The concentration of Red C12 may be too high. For various cell types, we have found that concentrations between 1-5 μM are optimal to minimize cytotoxicity while maximizing the ability to visualize Red C12 in organelles. Alternatively, the cell density may be too low. If cell density is too low, cells are more sensitive to lipotoxicity. Try increasing the cell density.
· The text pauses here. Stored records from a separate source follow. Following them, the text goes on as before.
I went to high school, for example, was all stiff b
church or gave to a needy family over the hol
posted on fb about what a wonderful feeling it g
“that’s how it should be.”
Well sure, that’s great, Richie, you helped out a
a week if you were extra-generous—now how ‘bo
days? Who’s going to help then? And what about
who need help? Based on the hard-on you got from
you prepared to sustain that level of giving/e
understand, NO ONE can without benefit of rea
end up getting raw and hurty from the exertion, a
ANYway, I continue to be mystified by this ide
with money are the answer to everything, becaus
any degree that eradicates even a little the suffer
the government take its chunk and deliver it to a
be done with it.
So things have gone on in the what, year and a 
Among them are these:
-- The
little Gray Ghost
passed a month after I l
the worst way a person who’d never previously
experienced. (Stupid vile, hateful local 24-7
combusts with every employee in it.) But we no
Another possibility is that toxicity is due to the transfection reagent. Try lowering the amount of Lipofectamine or using an alternate transfection reagent. Finally, it is crucial to use antibiotic-free medium following transfection. Ensure that for all steps following transfection (Step 2), media free of antibiotics are used.

Problem 4

Minimal probe trafficking to mitochondria in response to starvation. Step 10.

Potential solution

C2C12 myoblasts are sensitive to cell culture confluency. If your cell density is low or approaching confluency, then C2C12 cells will likely respond abnormally to metabolic stressors. This is especially true for C2C12 myoblasts that reach confluency, as they may begin to differentiate and alter their cellular metabolic programs. We have found that C2C12 cells at ∼70%–90% confluency following the pulse-chase behave consistently.

Problem 5

Difficulty segmenting organelles. Step 15.

Potential solution

Segmentation of organelles is highly dependent on the signal-to-noise ratio of each organelle marker and specificity of labeling. If signal is low or hard to distinguish from background, it is recommended to increase the amount of DNA transfected and/or dye used to label. Alternatively, laser power, gain, or exposure time can be increased, however this may cause phototoxicity or bleaching.
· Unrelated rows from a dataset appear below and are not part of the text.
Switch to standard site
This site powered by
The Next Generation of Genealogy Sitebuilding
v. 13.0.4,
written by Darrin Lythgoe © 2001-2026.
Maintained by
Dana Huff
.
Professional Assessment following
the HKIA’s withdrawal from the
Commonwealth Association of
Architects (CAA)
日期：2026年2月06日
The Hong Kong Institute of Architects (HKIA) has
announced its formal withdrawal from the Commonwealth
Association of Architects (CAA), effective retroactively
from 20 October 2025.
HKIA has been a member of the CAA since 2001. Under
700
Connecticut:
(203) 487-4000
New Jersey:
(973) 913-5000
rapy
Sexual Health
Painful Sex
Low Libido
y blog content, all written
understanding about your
When using lipid droplet dyes, it is possible to get non-specific labeling of membranes. If strong signal is detected in non-spherical structures, this indicates non-specific labeling, and the amount of dye should be reduced.

The segmentation steps can also be augmented to the specifics of the cell type being used. For example while “Auto Threshold: Max Entropy” was ideal for segmenting organelles in the method outlined above, other thresholding options may be required in other cell types or with alternative organelle markers. These can be evaluated by using the “Auto Threshold: try all” which will preview all available auto thresholding options in FIJI. In cases of variable labeling between organelle structures, the use of “Auto Local Threshold” in place of “Auto Threshold” may improve segmentation. Additionally, use of a filter such as median or Gaussian blur prior to thresholding can improve segmentation.

Problem 6

Wide margin of error between biological replicates. Step 17.

Potential solution

Large differences between biological replicates most commonly arise during the live-cell imaging portion of the protocol. The most common source of error is ending measurements before FA trafficking has reached its maximum and plateaued. The amount of time required for FA trafficking to occur should be assessed before performing additional experiments.
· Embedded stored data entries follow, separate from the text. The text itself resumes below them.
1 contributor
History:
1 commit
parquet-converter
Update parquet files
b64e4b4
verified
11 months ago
Another source of error arises from the differential loading of individual cells with Red C12 into lipid droplets. Therefore, it is critical to assess the same cell over the entire time-course. Due to cell migration the entire time-series should be visualized to avoid imaging separate cells.

In addition, it is advisable to remove cells which are undergoing division throughout the time-course from the analysis as only a portion of the initial Red C12 pool will be available for transfer into mitochondria following cell division.

Resource availability

Lead contact

Further information and requests about resources and reagents are available from the corresponding author, Sarah Cohen (sarahcoh@med.unc.edu), upon reasonable request.

Technical contact

Technical questions on executing this protocol should be directed to and will be answered by the technical contact, Gregory Miner (gminer2@med.unc.edu), upon reasonable request.

Materials availability

This study did not generate new unique reagents. The recombinant DNA used in this study is available from Addgene or from the lead contact upon request.

Data and code availability

This study did not generate/analyze datasets or code.